The Interrogation
- First UK edition
- Author: J. M. G. Le Clézio
- Original title: Le Procès-Verbal
- Translator: Daphne Woodward
- Cover artist: Jonathan Nicholl
- Language: French
- Publisher: Gallimard Hamish Hamilton (UK) Atheneum (US)
- Publication date: 1963
- Publication place: France
- Published in English: 1964
- OCLC: 27088925
- Followed by: Le Jour où Beaumont fit connaissance avec sa douleur

= The Interrogation (novel) =

1963 novel by J. M. G. Le Clézio

The Interrogation (Le Procès-Verbal) is the debut novel of French Nobel laureate writer J. M. G. Le Clézio, about a troubled man named Adam Pollo who "struggles to contextualize what he sees" and "to negotiate often disturbing ideas while simultaneously navigating through, for him, life’s absurdity and emptiness".
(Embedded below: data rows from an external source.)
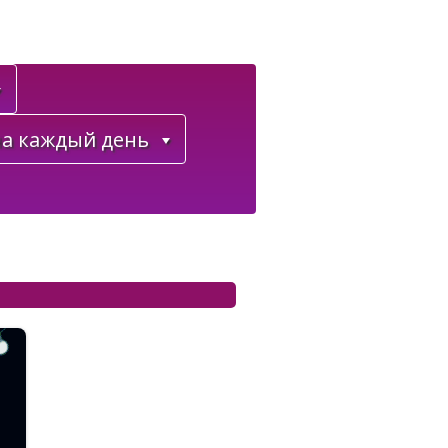
а каждый день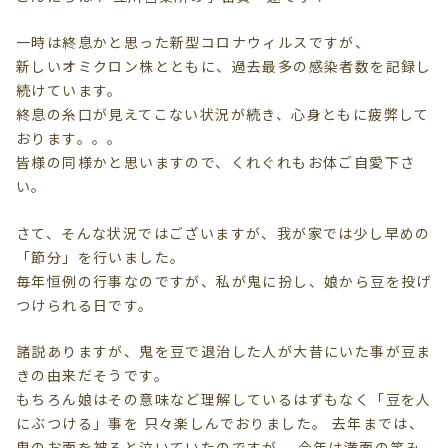
一時は終息かと思った新型コロナウィルスですが、
新しいオミクロン株とともに、過去最多の感染者数を記録し
続けています。
終息の糸口が見えてこない状況が続き、心身ともに疲弊して
おります。。。
皆様の同様かと思いますので、くれぐれもお体ご自愛下さ
い。
さて、そんな状況ではございますが、我が家では少し早めの
「節分」を行いました。
毎年恒例の行事なのですが、私が鬼に扮し、娘から豆を投げ
つけられる日です。
諸説ありますが、鬼を豆で退治した人が大昔にいた事が豆ま
きの由来だそうです。
もちろん娘はその意味など理解しているはずもなく「豆を人
にぶつける」事を 只々楽しんでおりました。 去年までは、
鬼のお面を被ると泣いていたのですが、 今年は満面の笑み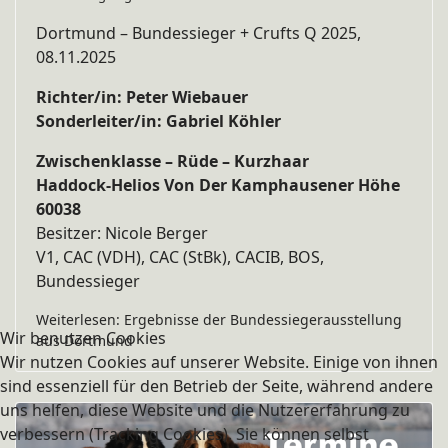
Dortmund – Bundessieger + Crufts Q 2025,
08.11.2025
Richter/in: Peter Wiebauer
Sonderleiter/in: Gabriel Köhler
Zwischenklasse – Rüde – Kurzhaar
Haddock-Helios Von Der Kamphausener Höhe
60038
Besitzer: Nicole Berger
V1, CAC (VDH), CAC (StBk), CACIB, BOS,
Bundessieger
Weiterlesen: Ergebnisse der Bundessiegerausstellung
Wir benutzen Cookies
aus Dortmund
Wir nutzen Cookies auf unserer Website. Einige von ihnen
sind essenziell für den Betrieb der Seite, während andere
uns helfen, diese Website und die Nutzererfahrung zu
verbessern (Tracking Cookies). Sie können selbst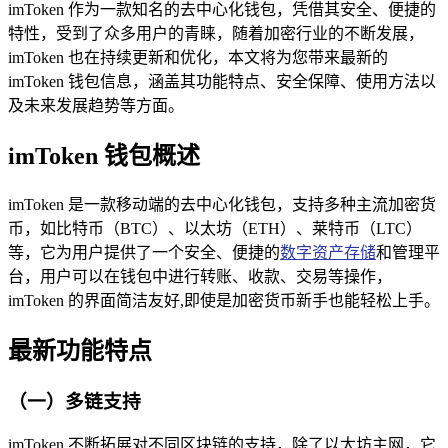
imToken 作为一款知名的去中心化钱包，凭借其安全、便捷的
特性，受到了众多用户的青睐，随着加密行业的不断发展，
imToken 也在持续更新和优化，本文将为您带来最新的
imToken 钱包信息，涵盖其功能特点、安全保障、使用方法以
及未来发展趋势等方面。
imToken 钱包概述
imToken 是一款移动端的去中心化钱包，支持多种主流加密货
币，如比特币（BTC）、以太坊（ETH）、莱特币（LTC）
等，它为用户提供了一个安全、便捷的
数字资产存储
和管理平
台，用户可以在钱包中进行转账、收款、交易等操作，
imToken 的界面简洁友好,即使是加密货币新手也能轻松上手。
最新功能特点
（一）多链支持
imToken 不断拓展对不同区块链的支持，除了以太坊主网，它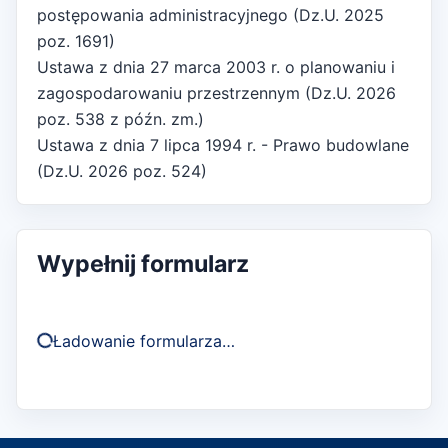
postępowania administracyjnego (Dz.U. 2025
poz. 1691)
Ustawa z dnia 27 marca 2003 r. o planowaniu i
zagospodarowaniu przestrzennym (Dz.U. 2026
poz. 538 z późn. zm.)
Ustawa z dnia 7 lipca 1994 r. - Prawo budowlane
(Dz.U. 2026 poz. 524)
Wypełnij formularz
Ładowanie formularza…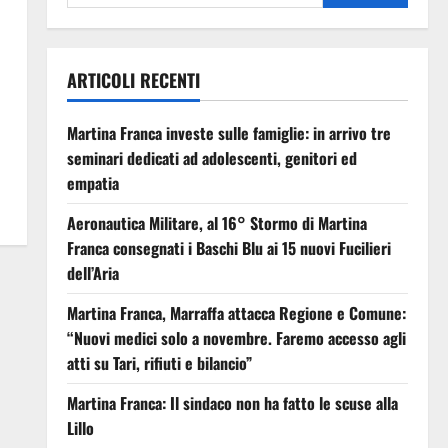
ARTICOLI RECENTI
Martina Franca investe sulle famiglie: in arrivo tre
seminari dedicati ad adolescenti, genitori ed
empatia
Aeronautica Militare, al 16° Stormo di Martina
Franca consegnati i Baschi Blu ai 15 nuovi Fucilieri
dell’Aria
Martina Franca, Marraffa attacca Regione e Comune:
“Nuovi medici solo a novembre. Faremo accesso agli
atti su Tari, rifiuti e bilancio”
Martina Franca: Il sindaco non ha fatto le scuse alla
Lillo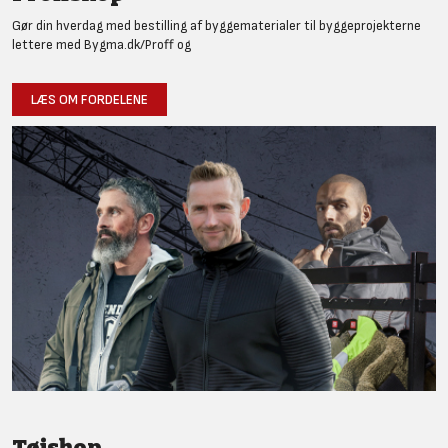
Gør din hverdag med bestilling af byggematerialer til byggeprojekterne
lettere med Bygma.dk/Proff og
LÆS OM FORDELENE
Tøjshop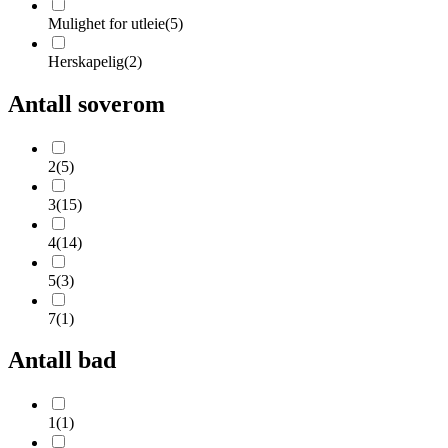
Mulighet for utleie
(
5
)
Herskapelig
(
2
)
Antall soverom
2
(
5
)
3
(
15
)
4
(
14
)
5
(
3
)
7
(
1
)
Antall bad
1
(
1
)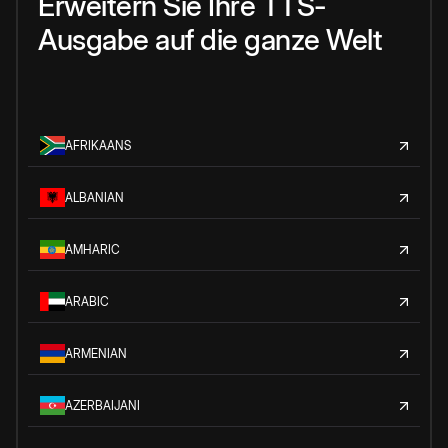
Erweitern Sie Ihre TTS-
Ausgabe auf die ganze Welt
AFRIKAANS
ALBANIAN
AMHARIC
ARABIC
ARMENIAN
AZERBAIJANI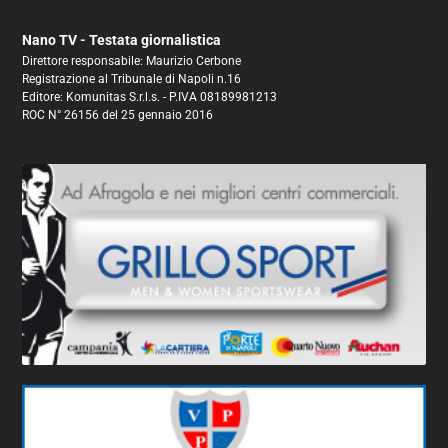
Nano TV - Testata giornalistica
Direttore responsabile: Maurizio Cerbone
Registrazione al Tribunale di Napoli n.16
Editore: Komunitas S.r.l.s. - P.IVA 08189981213
ROC N° 26156 del 25 gennaio 2016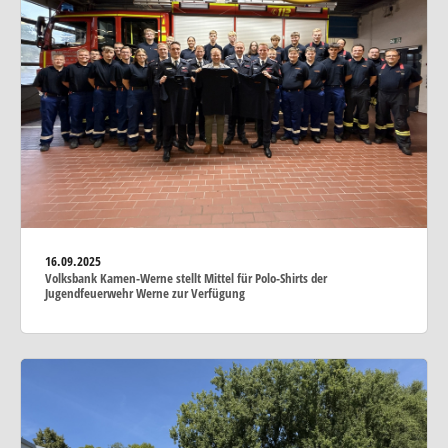
16.09.2025
Volksbank Kamen-Werne stellt Mittel für Polo-Shirts der
Jugendfeuerwehr Werne zur Verfügung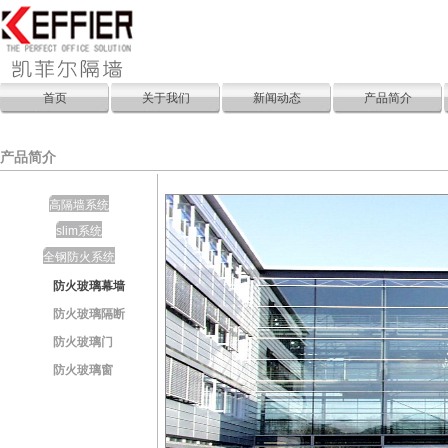
首页
关于我们
新闻动态
产品简介
产品简介
高隔墙系统
slim系统
全钢防火系统
防火玻璃幕墙
防火玻璃隔断
防火玻璃门
防火玻璃窗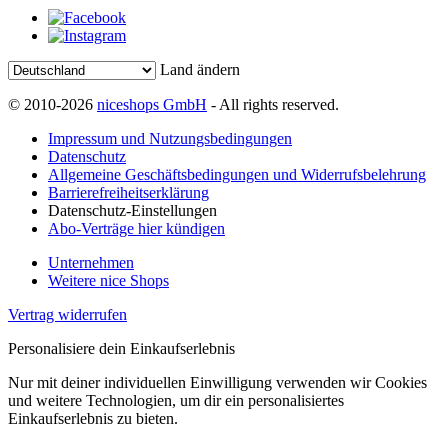
Land ändern
© 2010-2026
niceshops GmbH
- All rights reserved.
Impressum und Nutzungsbedingungen
Datenschutz
Allgemeine Geschäftsbedingungen und Widerrufsbelehrung
Barrierefreiheitserklärung
Datenschutz-Einstellungen
Abo-Verträge hier kündigen
Unternehmen
Weitere nice Shops
Vertrag widerrufen
Personalisiere dein Einkaufserlebnis
Nur mit deiner individuellen Einwilligung verwenden wir Cookies
und weitere Technologien, um dir ein personalisiertes
Einkaufserlebnis zu bieten.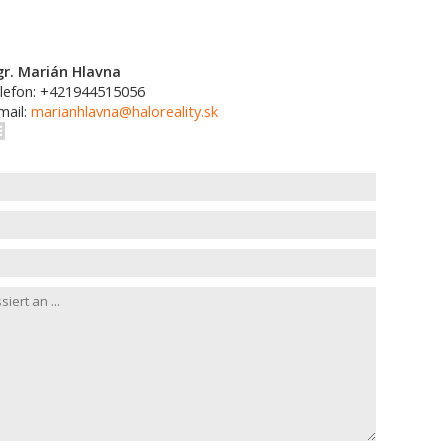
r. Marián Hlavna
lefon: +421944515056
mail:
marianhlavna@haloreality.sk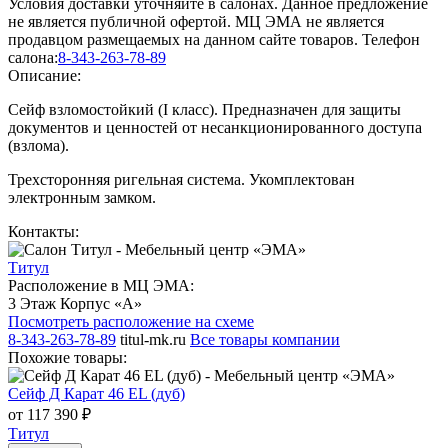
Условия доставки уточняйте в салонах. Данное предложение
не является публичной офертой. МЦ ЭМА не является
продавцом размещаемых на данном сайте товаров.
Телефон
салона:
8-343-263-78-89
Описание:
Сейф взломостойкий (I класс). Предназначен для защиты
документов и ценностей от несанкционированного доступа
(взлома).
Трехсторонняя ригельная система. Укомплектован
электронным замком.
Контакты:
Титул
Расположение в МЦ ЭМА:
3 Этаж Корпус «А»
Посмотреть расположение на схеме
8-343-263-78-89
titul-mk.ru
Все товары компании
Похожие товары:
Сейф Д Карат 46 EL (дуб)
от 117 390 ₽
Титул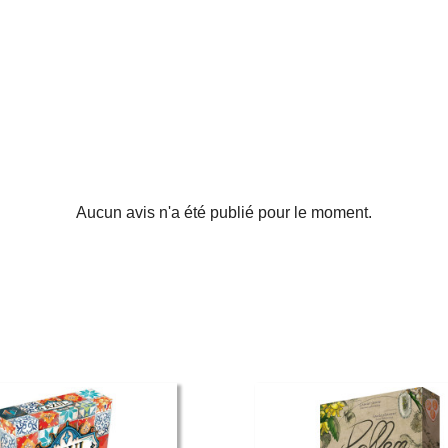
Aucun avis n'a été publié pour le moment.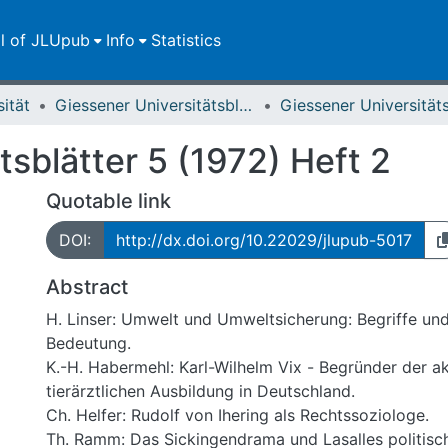
ll of JLUpub
Info
Statistics
sität
Giessener Universitätsblätter
tsblätter 5 (1972) Heft 2
Quotable link
DOI:
http://dx.doi.org/10.22029/jlupub-5017
Abstract
H. Linser: Umwelt und Umweltsicherung: Begriffe und
Bedeutung.
K.-H. Habermehl: Karl-Wilhelm Vix - Begründer der 
tierärztlichen Ausbildung in Deutschland.
Ch. Helfer: Rudolf von Ihering als Rechtssoziologe.
Th. Ramm: Das Sickingendrama und Lasalles politisc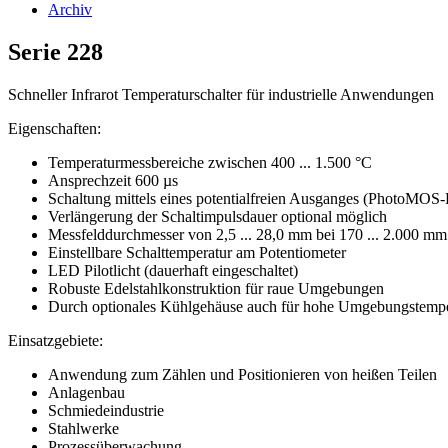
Archiv
Serie 228
Schneller Infrarot Temperaturschalter für industrielle Anwendungen
Eigenschaften:
Temperaturmessbereiche zwischen 400 ... 1.500 °C
Ansprechzeit 600 µs
Schaltung mittels eines potentialfreien Ausganges (PhotoMOS-
Verlängerung der Schaltimpulsdauer optional möglich
Messfelddurchmesser von 2,5 ... 28,0 mm bei 170 ... 2.000 mm
Einstellbare Schalttemperatur am Potentiometer
LED Pilotlicht (dauerhaft eingeschaltet)
Robuste Edelstahlkonstruktion für raue Umgebungen
Durch optionales Kühlgehäuse auch für hohe Umgebungstempe
Einsatzgebiete:
Anwendung zum Zählen und Positionieren von heißen Teilen
Anlagenbau
Schmiedeindustrie
Stahlwerke
Prozessüberwachung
In 2022, the novel was included on the "Big Jubilee Read" list of 70 books by Commonwealth authors, selected to celebrate the Platinum Jubilee of Elizabeth II.

== Subject==

The novel is about Adam Pollo, a loner man who had been marginalized from society. His long hair and his beard make him appear a beggar. Pollo is a former student who has amnesia. He does not know whether he was perhaps a deserter from the army or if he has escaped from a psychiatric ward. Le Clézio wrote:

[He] was trying to remember something pertaining to what happened ten years ago: maybe a phrase, maybe a tell-tale sign from the army, maybe a name or a place which would indicate just when it occurred and waiting, waiting (thinking, thinking) to come up with where it might have happened.
 He breaks into an empty seaside villa. He visits the town at rare intervals and as briefly as his scant purchases (of cigarettes, biscuits, or even beer) require. Soon, lack of human contact affects him like a drug and he experiences other modes of being: through a dog's or rat’s eyes, states of heightened consciousness which build up into a terrifying world of glaring hallucinatory experience. Then Adam addresses a small crowd in the town. His unnerving rhetoric ends in his arrest and commitment to an asylum. And there the interrogation begins.

==Awards==
- Written when Le Clézio was 23, this novel was shortlisted for the prix Goncourt.
- Received the prix Renaudot in 1963.
- Considered in the final stage for the Prix Formentor.

==Publication history==
Seven editions published between 1988 and 2004 in 4 languages and held by 766 libraries worldwide.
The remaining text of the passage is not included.